11.5.2 When dont is used as whose

Also in this case dont is a substitute for the preposition de. A substitution with de qui or duquel / de laquelle / desquels / desquelles ist only possible if it is used in an non-restricted relative clause. However, this is a special case and dont is to be seen to be the better choice in any way - so, make it easier and assume that also in these cases only dont is possible.

  Examples
Mon oncle est parti aux États-Unis. Marie est la femme de mon oncle.
    My uncle has left for the US. Marie is the wife of my uncle.
  Mon oncle, dont la femme est Marie, est parti aux Etats Unis.
  Mon oncle, de qui la femme est Marie, est partie aux Etats Unis.
    My uncle, whose wife is Marie, has left for the US.
Mon oncle, dont la femme est partie aux Etats Unis, n' arrive pas à faire la cuisine lui-même.
    My uncle, whose wife has left for the US, is not able to do the cooking herself.

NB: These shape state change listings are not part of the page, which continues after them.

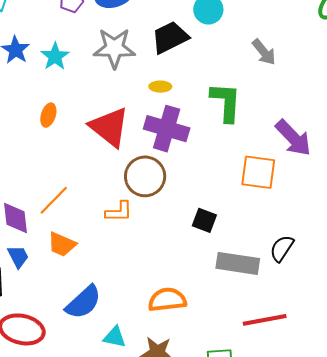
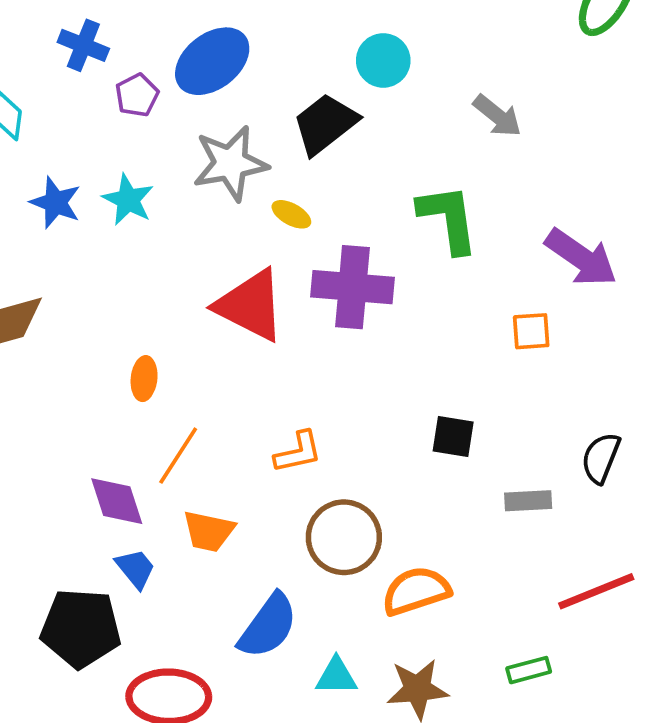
yellow ellipse: (160, 87) -> (291, 214), moved, turned 40
orange ellipse: (48, 115) -> (144, 379), moved
orange square: (258, 172) -> (531, 331), size x0.6
brown circle: (145, 176) -> (344, 537), moved
gray rectangle: (238, 263) -> (528, 501), size x0.6

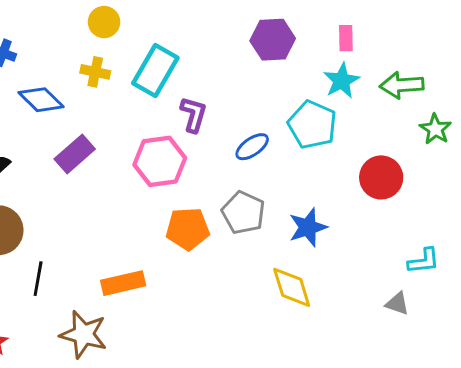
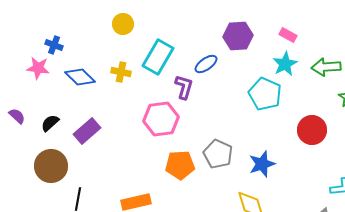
pink rectangle: (346, 38) -> (288, 35), turned -60
yellow cross: (95, 72) -> (121, 72), moved
blue ellipse: (252, 147) -> (206, 64), moved
purple rectangle: (75, 154) -> (87, 131), moved

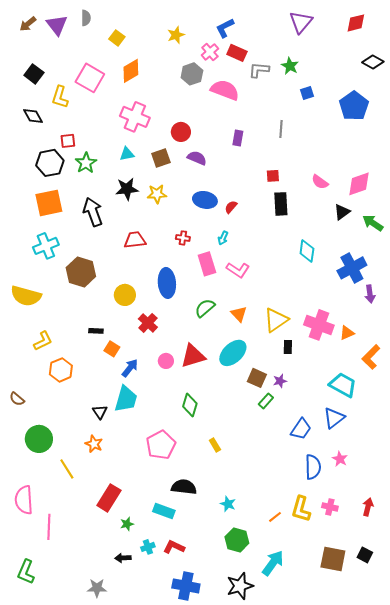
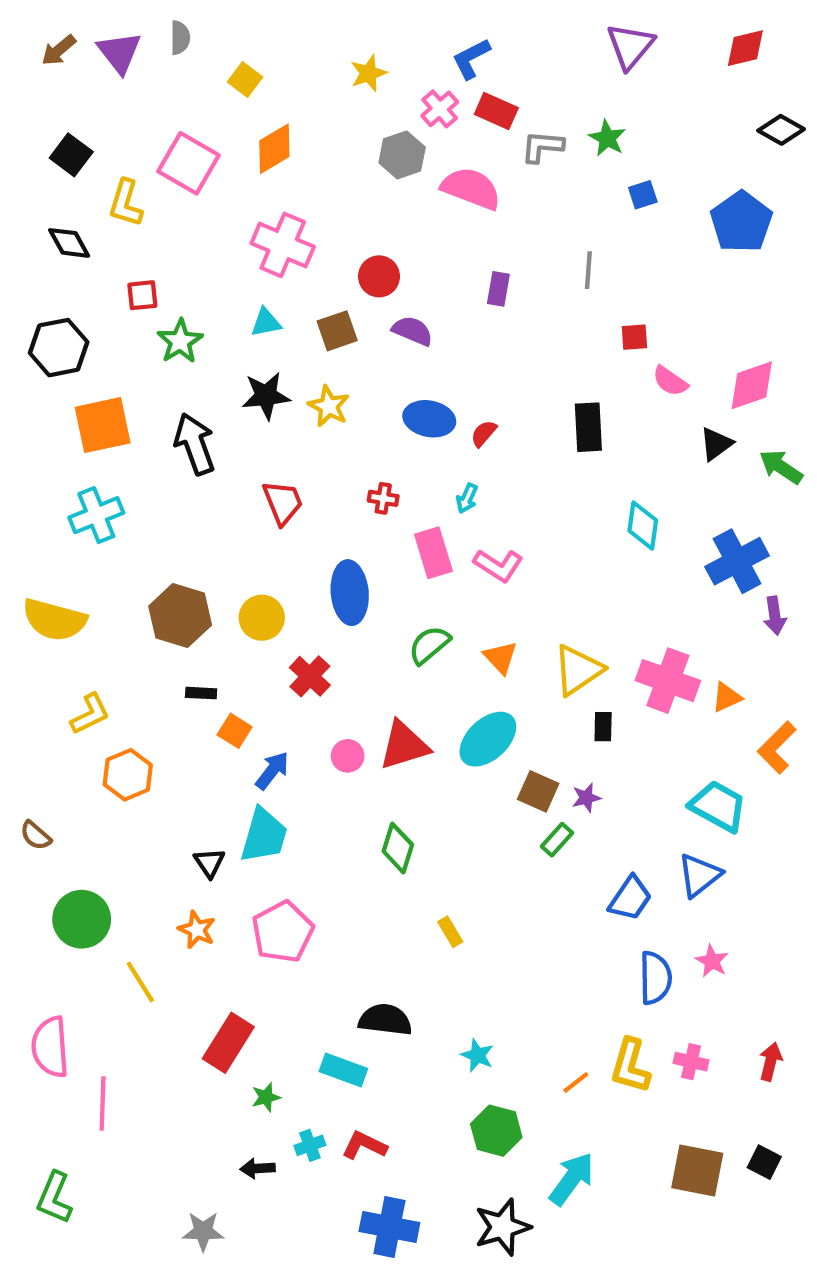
black hexagon: (50, 163) -> (59, 348), moved
red square: (273, 176) -> (634, 337), moved
yellow star: (157, 194) -> (329, 406), turned 30
red trapezoid: (135, 240) -> (283, 503), turned 75
brown hexagon: (81, 272) -> (180, 616), moved
pink pentagon: (161, 445) -> (283, 932), moved

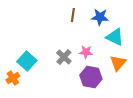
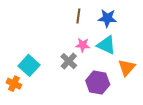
cyan triangle: (115, 37) -> (106, 45), moved
pink star: (86, 52) -> (83, 45), moved
orange cross: (13, 78) -> (14, 84), turned -32

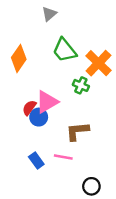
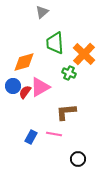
green trapezoid: (64, 50) -> (55, 43), turned 35
orange diamond: (19, 58) -> (24, 62), moved, turned 40
blue circle: (39, 117) -> (13, 86), moved
blue rectangle: (36, 160) -> (31, 137), turned 64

Note: There is a difference between de qui / dont on the one side and duquel / de laquelle / desquels / desquelles on the other.

  Examples
La femme de qui j' ai reçu les lettres est morte.
  La femme dont j' ai reçu les lettres est morte.
  a) The woman whose letters I have received is dead.
  La femme de laquelle j' ai reçu les lettres est morte.
  b) The woman of whom I have received letter is dead.

The difference seems minimal, however, in phrase a) the letter are owned by the woman. In phrase b) the letters were sent by the woman, but not necessarily hers.